The two bodies move along a straight line joining their centers. The line of motion also also passes through center of mass. This has one important implication. The plane containing one body and “center of mass” and the plane containing other body and “center of mass” are same. It means that motions of two bodies are “coplanar” with line joining the centers of bodies and center of mass. The non-planar motions as shown in the figure below are not possible as motion is not along the line joining the centers of two bodies.

Let suscripts "1" and "2" denote two bodies. Also, let “ ${r}_{1}$ ”, “ ${v}_{1}$ ”, “ ${a}_{1}$ ” and “ ${r}_{2}$ ”, “ ${v}_{2}$ ”, “ ${a}_{2}$ ” be the magnitudes of linear distance from the center of mass, speeds and magnitudes of accelerations respectively of two bodies under consideration. Also let “center of mass” of the system is the origin of reference frame.
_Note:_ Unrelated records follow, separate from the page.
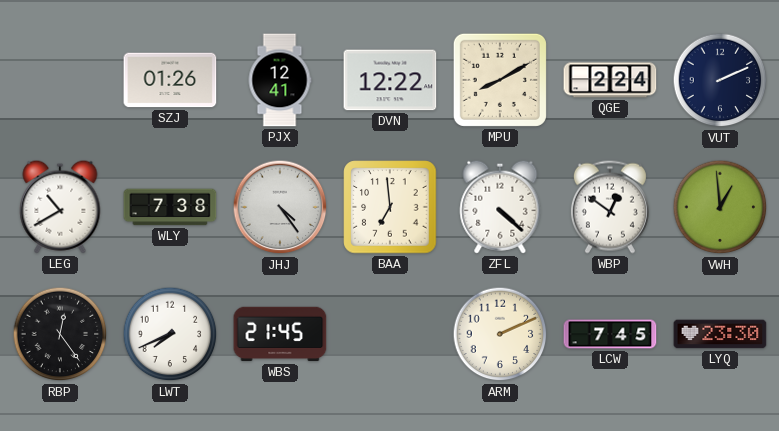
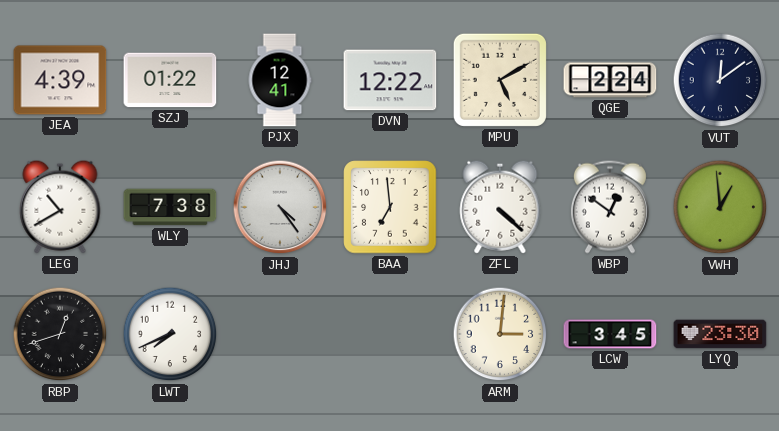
JEA: none -> 4:39
SZJ: 01:26 -> 01:22
MPU: 8:10 -> 5:10
VUT: 2:11 -> 12:09
RBP: 12:24 -> 12:42
WBS: 21:45 -> none
ARM: 2:11 -> 3:01
LCW: 7:45 -> 3:45
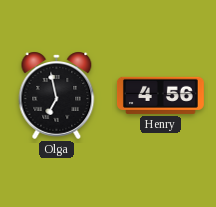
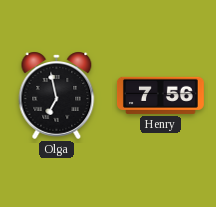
Henry: 4:56 -> 7:56
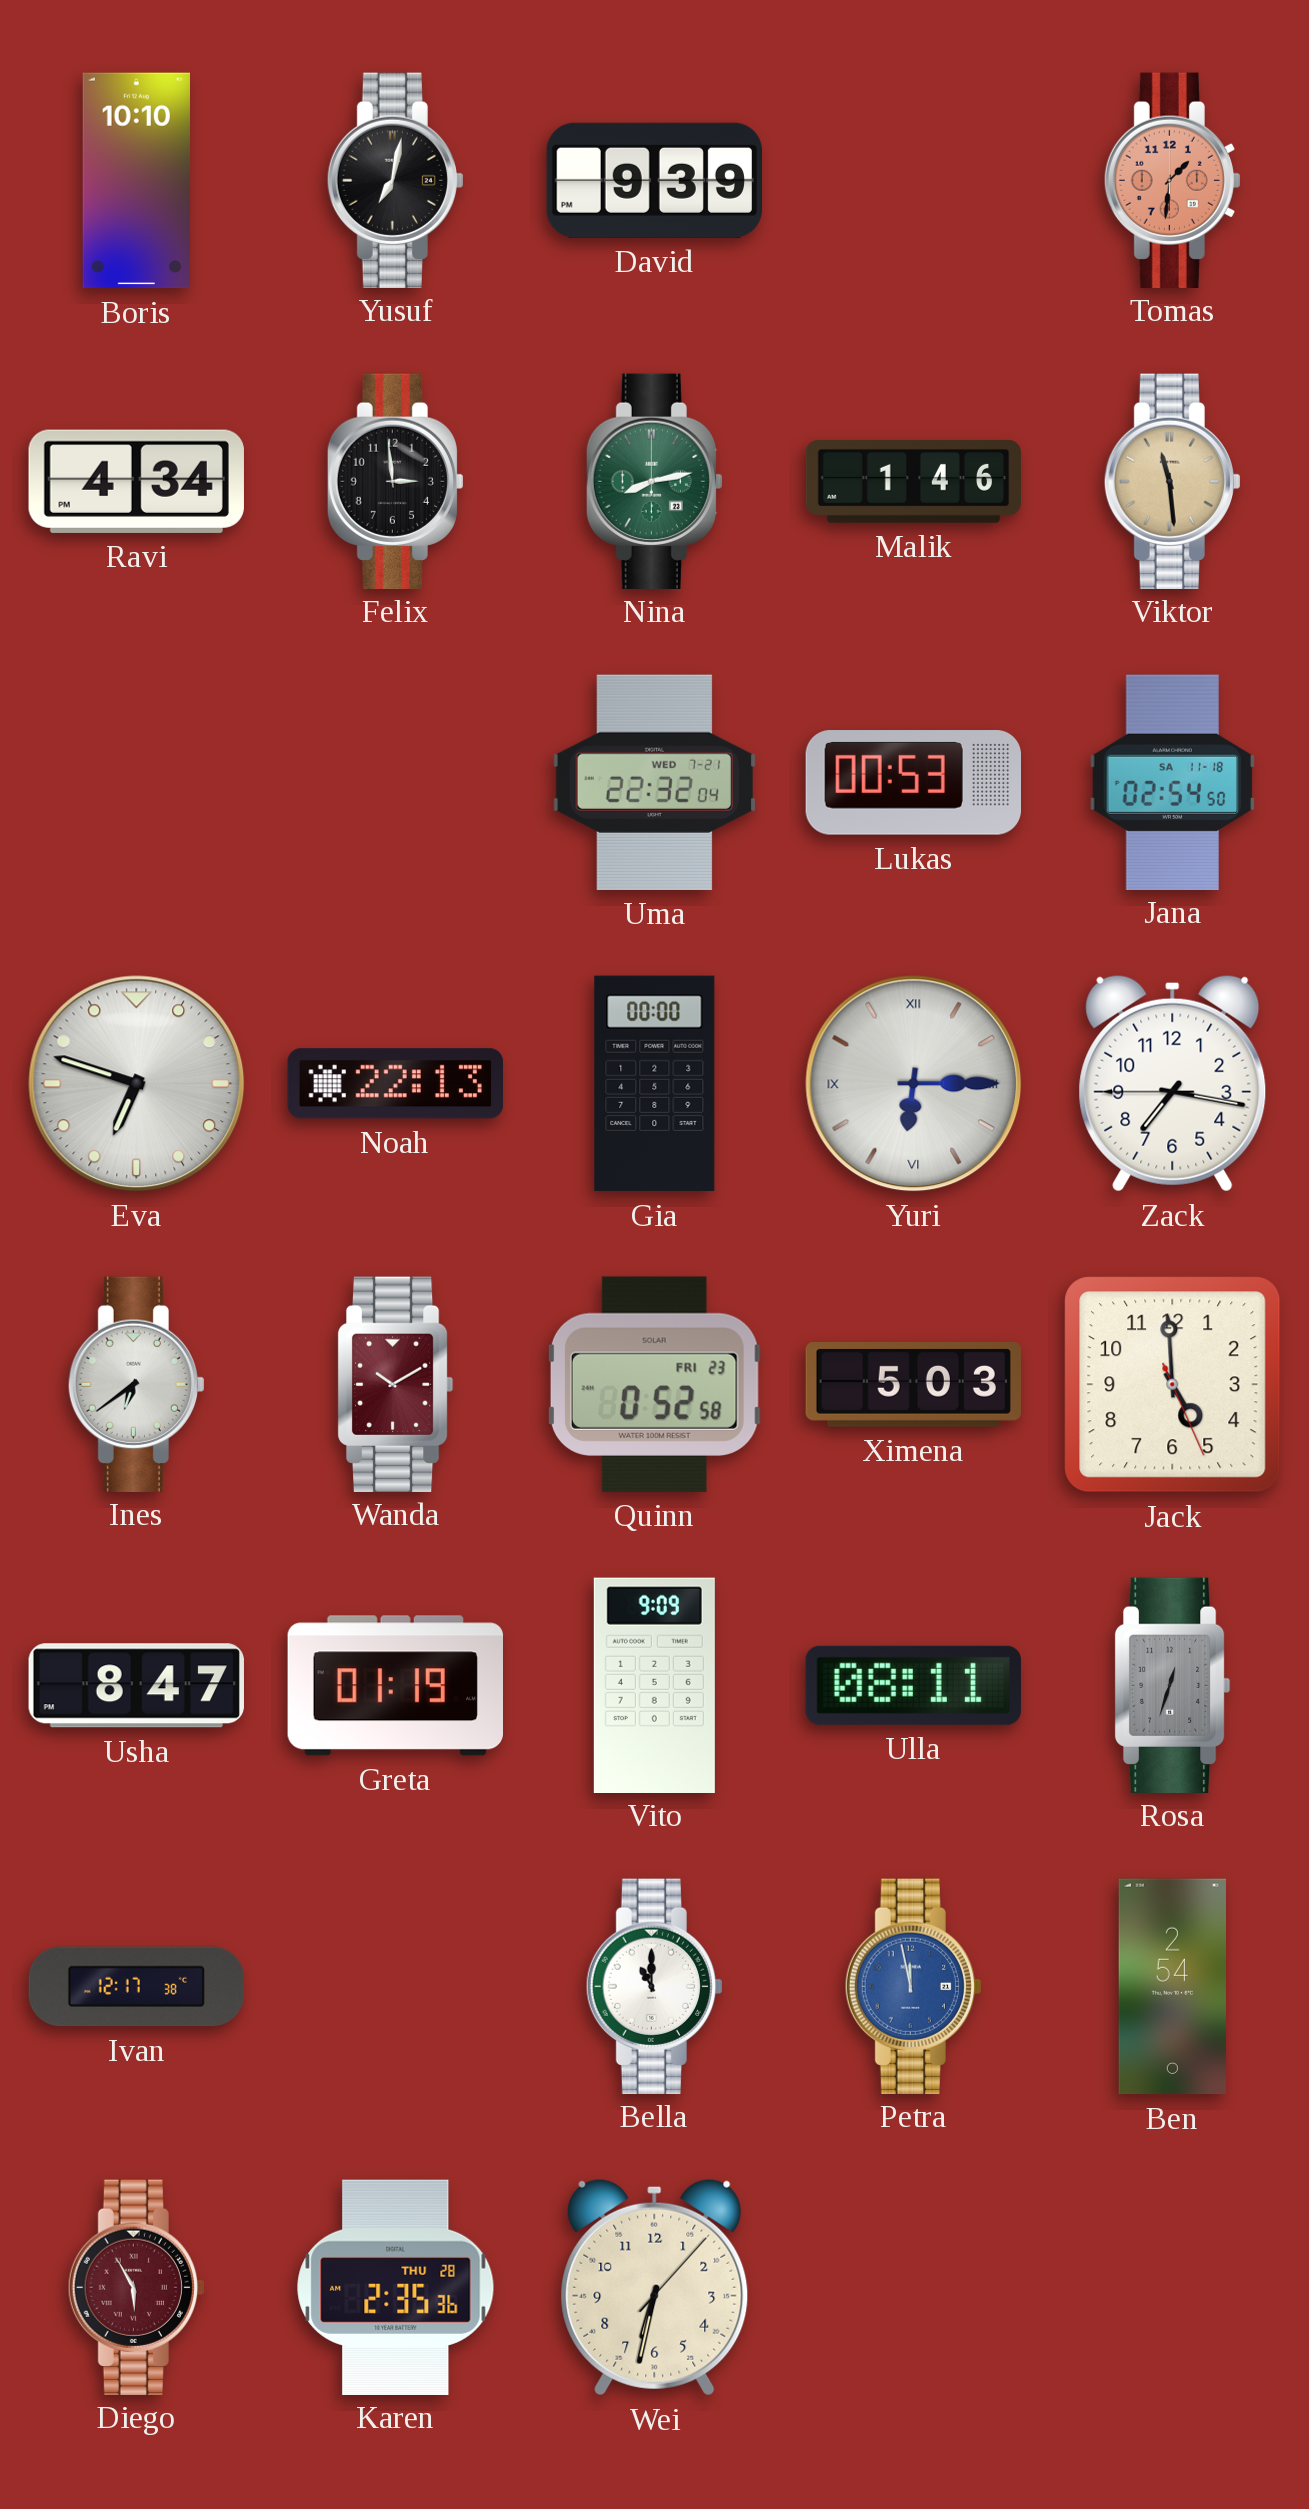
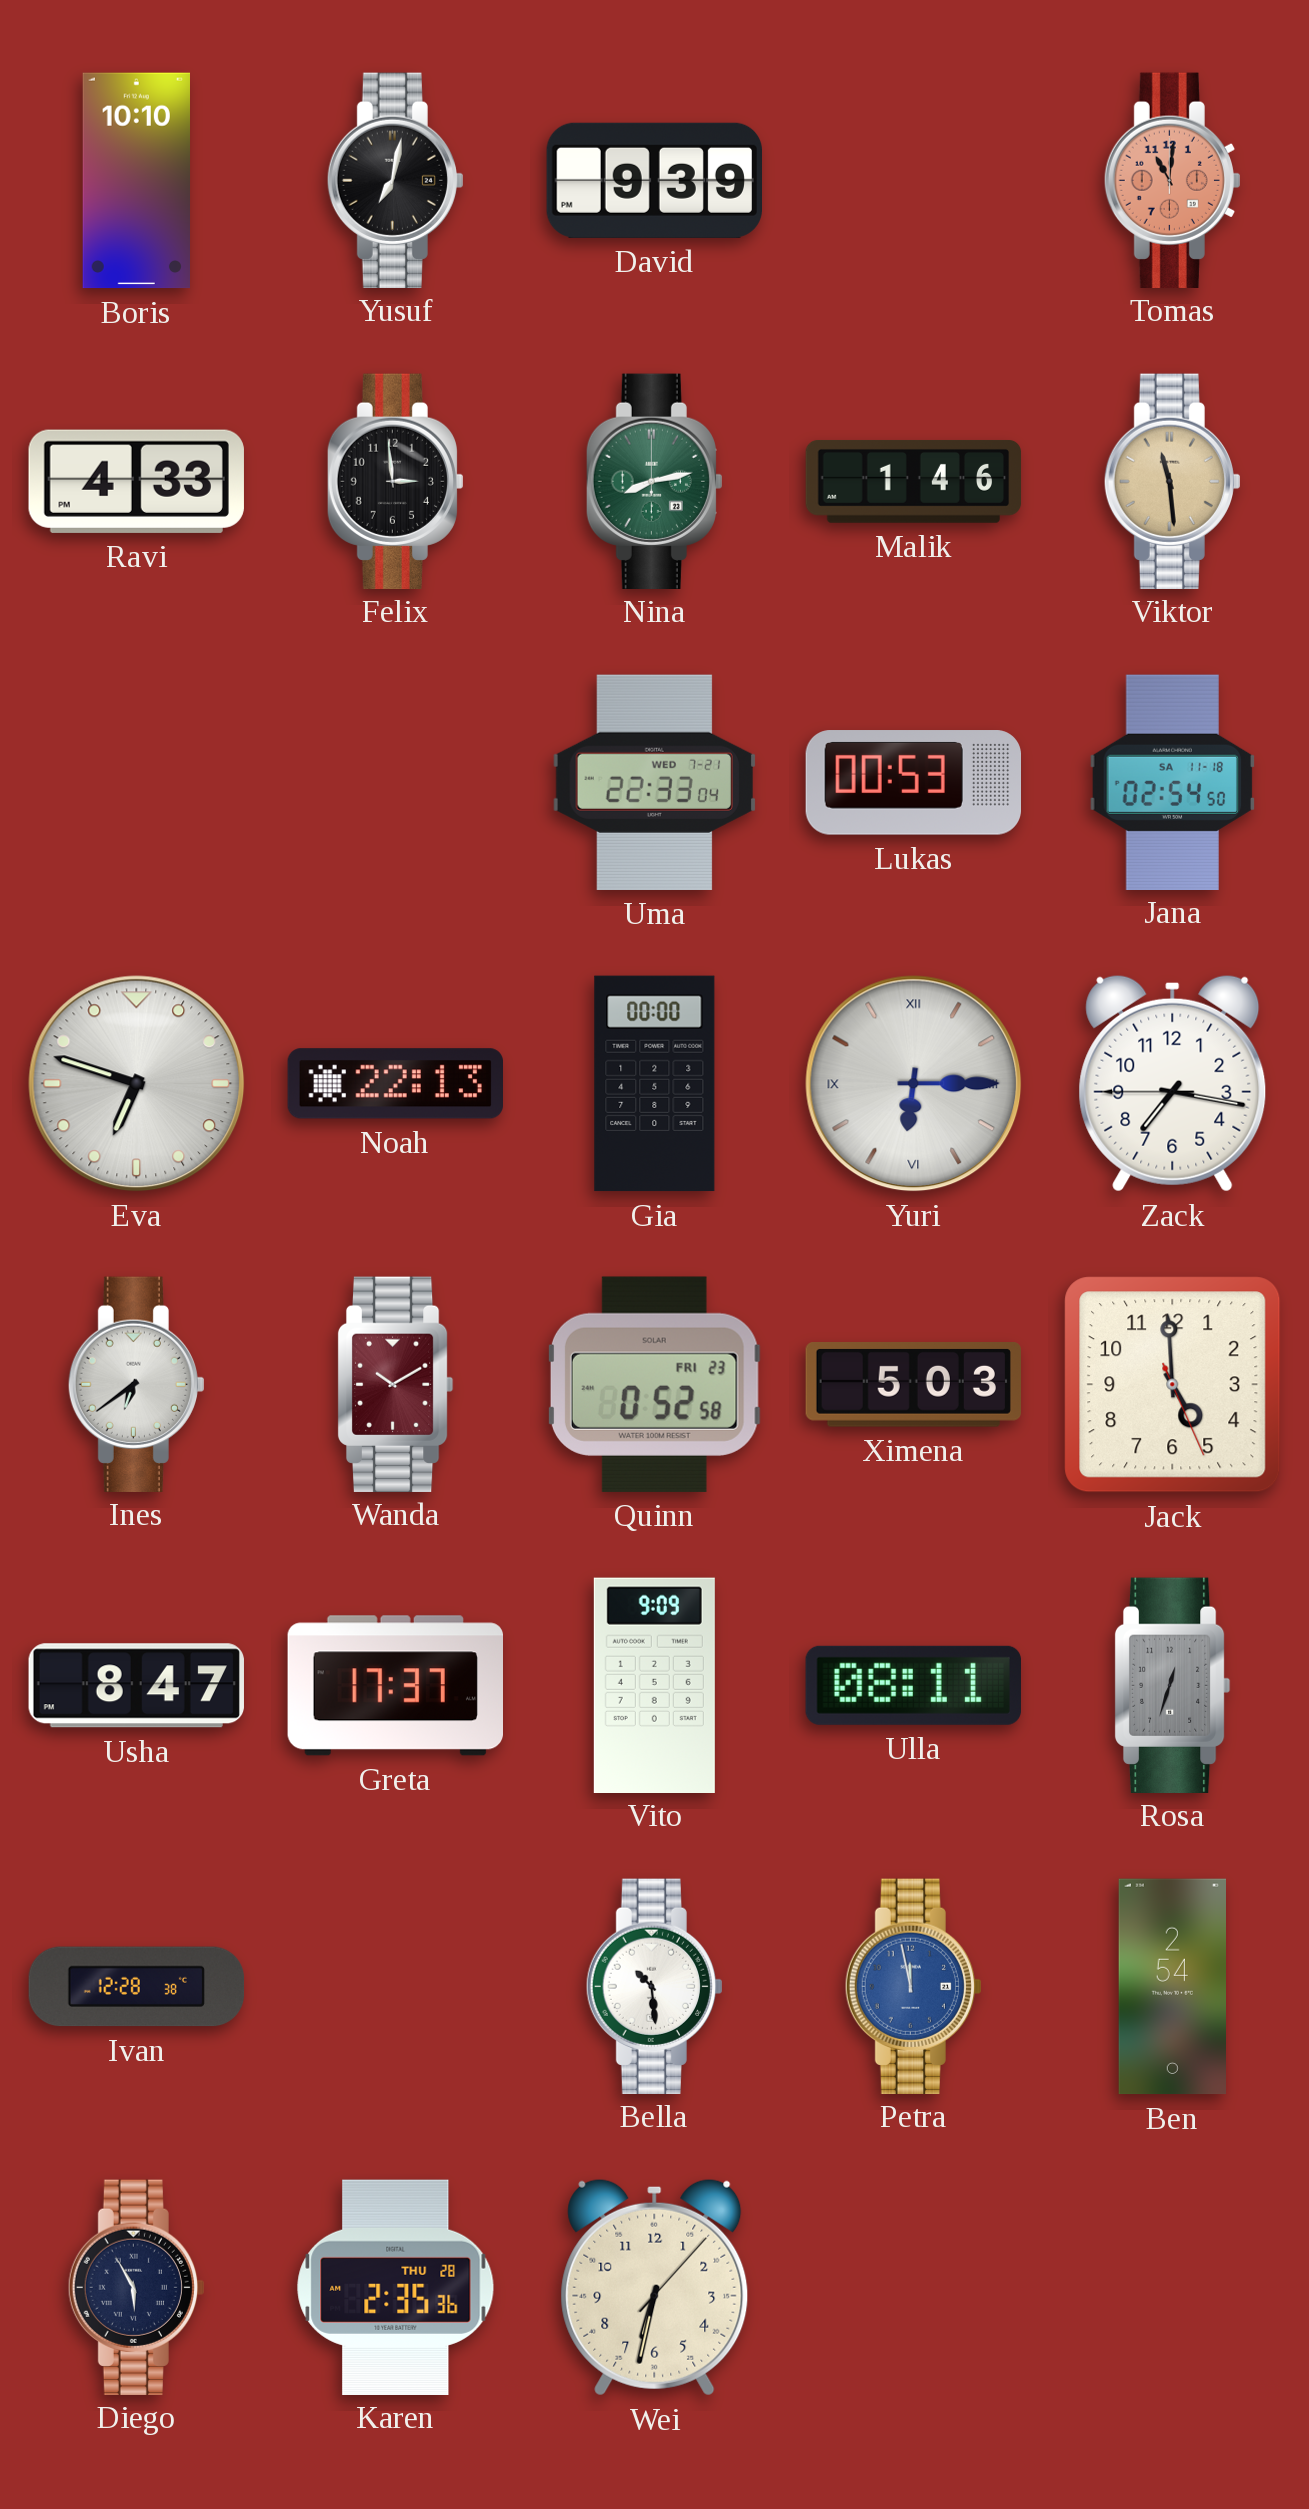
Tomas: 1:31 -> 11:01
Ravi: 4:34 -> 4:33
Uma: 22:32 -> 22:33
Greta: 01:19 -> 17:37
Ivan: 12:17 -> 12:28
Bella: 11:00 -> 10:29
Diego dial: burgundy -> navy
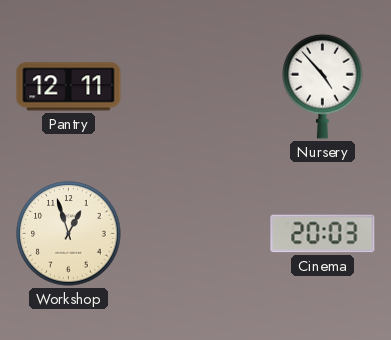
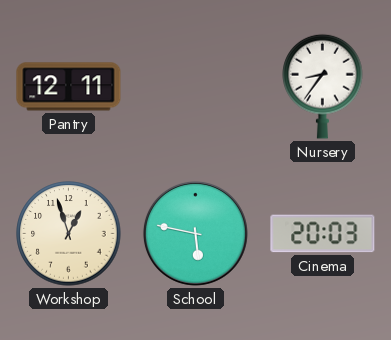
Nursery: 4:53 -> 8:36
School: none -> 5:47
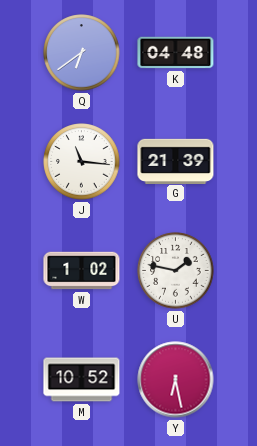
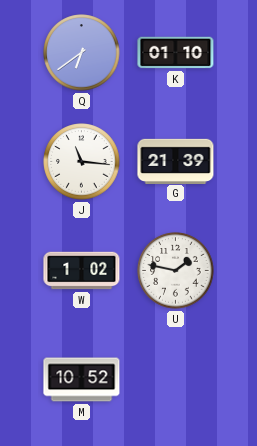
K: 04:48 -> 01:10
Y: 6:28 -> none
Then, by definition of center of mass :

${r}_{cm}=\frac{-{m}_{1}{r}_{1}+{m}_{2}{r}_{2}}{{m}_{1}+{m}_{2}}$

But “center of mass” lies at the origin of the reference frame,

$⇒{r}_{cm}=\frac{-{m}_{1}{r}_{1}+{m}_{2}{r}_{2}}{{m}_{1}+{m}_{2}}=0$

$⇒{m}_{1}{r}_{1}={m}_{2}{r}_{2}$

Taking first differentiation of position with respect to time, we have :

$⇒{v}_{cm}=\frac{-{m}_{1}{v}_{1}+{m}_{2}{v}_{2}}{{m}_{1}+{m}_{2}}=0$

$⇒{m}_{1}{v}_{1}={m}_{2}{v}_{2}$

Taking first differentiation of velocity with respect to time, we have :

$⇒{a}_{cm}=\frac{-{m}_{1}{a}_{1}+{m}_{2}{a}_{2}}{{m}_{1}+{m}_{2}}=0$

$⇒{m}_{1}{a}_{1}={m}_{2}{a}_{2}$

Considering only magnitude and combining with Newton’s law of gravitation,

${F}_{12}={F}_{21}=\frac{G{m}_{1}{m}_{2}}{{\left({r}_{1}+{r}_{2}\right)}^{2}}$

Since distance of bodies from center of mass changes with time, the gravitational force on two bodies is equal in magnitude at a given instant, but varies with time.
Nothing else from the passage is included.